17 Kasım 2013 Pazar

Türkiye, AK Parti, siyasi tarih, CHP, Mustafa Sarıgül




Kim ne derse desin AK Parti tarih yazıyor.. Öyle olunca bildikleriniz, öğrendikleriniz dumura uğruyor.. Türkiye tarihi, 2002 AK Parti iktidarıyla bambaşka evreye geçiyorken, yepyeni tarih yazılmaktadır, herkes gibi ben de buna tanıklık ediyorum..

Yaşananlara adapta olamayanları, kızanları, bağıranları anlayabiliyorum. ‘Türkiye’, ‘Türk Milleti’, ‘Türkiye Cumhuriyeti Devleti’ tabirleri bildiğimiz değerlerini değiştirmiştir.

Hele son Diyarbakır buluşması tarihi dönüşümün doruk noktasıdır. Bence herkes şimdiye kadar bildiklerini unutsun, başka türlü yeni yazılan Türkiye tarihi sayfasını okuyamaz.. Tabii ki, önce şaşırır, sonra aptallaşır..

2002 yılından bugüne kadar neler oldu, neler bitti..
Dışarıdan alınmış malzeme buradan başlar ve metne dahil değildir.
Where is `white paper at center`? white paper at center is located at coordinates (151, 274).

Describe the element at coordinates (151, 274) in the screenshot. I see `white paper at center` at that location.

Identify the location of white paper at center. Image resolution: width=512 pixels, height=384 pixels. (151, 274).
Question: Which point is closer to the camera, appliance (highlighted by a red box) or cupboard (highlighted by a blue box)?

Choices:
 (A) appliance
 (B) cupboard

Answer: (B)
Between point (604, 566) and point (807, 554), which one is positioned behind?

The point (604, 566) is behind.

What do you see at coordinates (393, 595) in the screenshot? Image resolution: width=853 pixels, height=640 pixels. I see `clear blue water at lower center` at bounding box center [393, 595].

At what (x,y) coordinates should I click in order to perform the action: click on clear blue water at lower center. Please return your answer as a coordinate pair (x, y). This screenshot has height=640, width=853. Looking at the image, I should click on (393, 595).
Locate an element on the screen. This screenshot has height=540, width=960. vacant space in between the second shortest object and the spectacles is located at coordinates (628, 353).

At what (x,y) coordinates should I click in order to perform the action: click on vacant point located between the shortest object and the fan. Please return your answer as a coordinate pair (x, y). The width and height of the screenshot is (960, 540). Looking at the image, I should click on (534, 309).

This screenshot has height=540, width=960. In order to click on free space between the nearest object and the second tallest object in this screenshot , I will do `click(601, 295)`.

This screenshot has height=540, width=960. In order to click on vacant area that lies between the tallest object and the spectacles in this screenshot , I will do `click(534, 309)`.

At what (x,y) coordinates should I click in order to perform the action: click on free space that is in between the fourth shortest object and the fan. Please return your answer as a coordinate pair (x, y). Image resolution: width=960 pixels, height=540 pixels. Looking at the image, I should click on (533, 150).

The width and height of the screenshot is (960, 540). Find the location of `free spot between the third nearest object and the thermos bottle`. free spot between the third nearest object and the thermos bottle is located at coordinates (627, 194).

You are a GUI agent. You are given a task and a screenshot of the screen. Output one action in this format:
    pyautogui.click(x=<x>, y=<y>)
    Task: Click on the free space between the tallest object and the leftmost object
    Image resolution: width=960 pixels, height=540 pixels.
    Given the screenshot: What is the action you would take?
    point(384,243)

Sivil iktidar, Türkiye yönetiminde mutlak hakimiyet kurdu. İktidarı hiçbir güçle paylaşmadı. Çarpışa-çarpışa halkı yönetme yetkisini tek iradeye yani hükümete bağladı. Seçimle gelen iktidar mutlaktır, tartışılmazdır. Halkın ekseriye çoğunluğu ne diyorsa odur.. Demokrasilerde bunun aksi düşünülemez zaten..

2002 yılına kadar, önünden-arkasından, sağından-solundan iktidarın ipini tutanlar ve gücü ölçüsünde ipi çekenler dümdüz oldular, biçare iktidara dolayısıyla onu doğuran halka biat etmek zorunda kaldılar..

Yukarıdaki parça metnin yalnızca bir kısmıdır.